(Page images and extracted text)

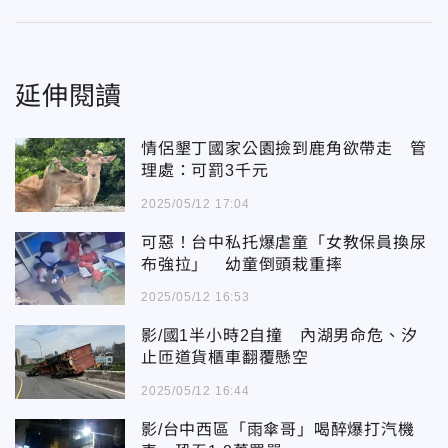
延伸閱讀
情侶墾丁國家公園撿到鹿角欲帶走 管
理處：可罰3千元
2025/05/12 17:04
可惡！台中私托爆虐童「女教保員換尿
布強拉」 幼童倒頭栽重摔
2025/05/12 16:53
影/國1半小時2自撞 內湖男命危、汐
止匝道貨櫃車翻覆懸空
2025/05/12 16:44
影/台中西區「雨傘哥」喝醉爆打汽機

What is being asked:
Please output each line above exactly and omit all images.

Answer box:
延伸閱讀
情侶墾丁國家公園撿到鹿角欲帶走 管
理處：可罰3千元
2025/05/12 17:04
可惡！台中私托爆虐童「女教保員換尿
布強拉」 幼童倒頭栽重摔
2025/05/12 16:53
影/國1半小時2自撞 內湖男命危、汐
止匝道貨櫃車翻覆懸空
2025/05/12 16:44
影/台中西區「雨傘哥」喝醉爆打汽機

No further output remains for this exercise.